***** The data *****

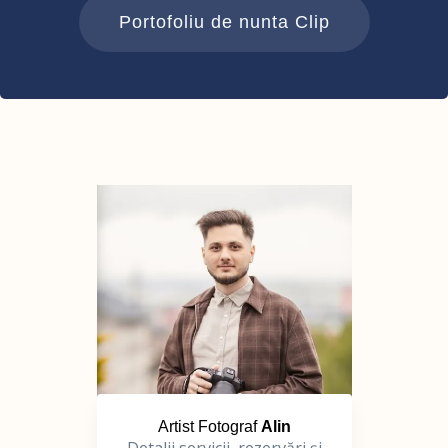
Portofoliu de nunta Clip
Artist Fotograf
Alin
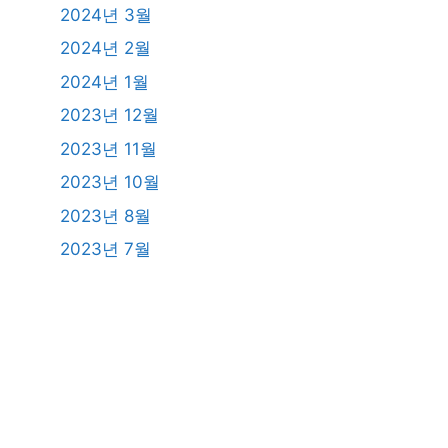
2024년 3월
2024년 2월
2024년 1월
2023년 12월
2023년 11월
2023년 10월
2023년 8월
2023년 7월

*****
***** The data *****

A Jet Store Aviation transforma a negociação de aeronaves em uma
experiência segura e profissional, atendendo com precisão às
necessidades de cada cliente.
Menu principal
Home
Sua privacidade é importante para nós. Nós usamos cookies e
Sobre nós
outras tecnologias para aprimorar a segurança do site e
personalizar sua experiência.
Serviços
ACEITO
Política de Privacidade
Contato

*****

> [Exercise] For the word "para", show every line of the entries that holds it.

> [Answer box]
Sua privacidade é importante para nós. Nós usamos cookies e
outras tecnologias para aprimorar a segurança do site e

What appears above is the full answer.